Task goal: Each entry should be repeated exactly. Its pictures should not be.

(Records contained in a dataset)
◆ ◆ ◆

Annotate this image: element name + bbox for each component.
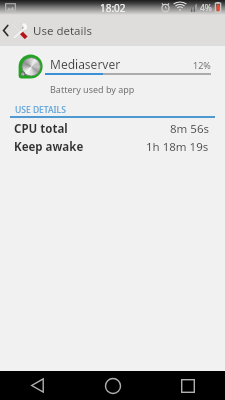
staticText: Mediaserver — [50, 56, 121, 72]
staticText: 12% — [193, 59, 211, 71]
staticText: CPU total — [14, 121, 68, 137]
staticText: 1h 18m 19s — [146, 139, 209, 155]
button[interactable]: CPU total — [0, 120, 225, 137]
staticText: Use details — [33, 23, 92, 39]
button[interactable]: Navigate up — [0, 15, 29, 46]
staticText: 18:02 — [100, 1, 126, 15]
staticText: 4% — [200, 2, 212, 14]
button[interactable]: Recent apps — [150, 371, 225, 400]
button[interactable]: Keep awake — [0, 138, 225, 155]
staticText: Battery used by app — [50, 83, 135, 95]
button[interactable]: Home — [75, 371, 150, 400]
staticText: 8m 56s — [170, 121, 209, 137]
button[interactable]: Back — [0, 371, 75, 400]
staticText: USE DETAILS — [15, 104, 66, 116]
staticText: Keep awake — [14, 139, 84, 155]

◆ ◆ ◆

Result:
Annotate this image: element name + bbox for each component.
staticText: Mediaserver — [50, 56, 121, 72]
staticText: 12% — [193, 59, 211, 71]
staticText: CPU total — [14, 121, 68, 137]
staticText: 1h 18m 19s — [146, 139, 209, 155]
button[interactable]: CPU total — [0, 120, 225, 137]
staticText: Use details — [33, 23, 92, 39]
button[interactable]: Navigate up — [0, 15, 29, 46]
staticText: 18:02 — [100, 1, 126, 15]
staticText: 4% — [200, 2, 212, 14]
button[interactable]: Recent apps — [150, 371, 225, 400]
button[interactable]: Keep awake — [0, 138, 225, 155]
staticText: Battery used by app — [50, 83, 135, 95]
button[interactable]: Home — [75, 371, 150, 400]
staticText: 8m 56s — [170, 121, 209, 137]
button[interactable]: Back — [0, 371, 75, 400]
staticText: USE DETAILS — [15, 104, 66, 116]
staticText: Keep awake — [14, 139, 84, 155]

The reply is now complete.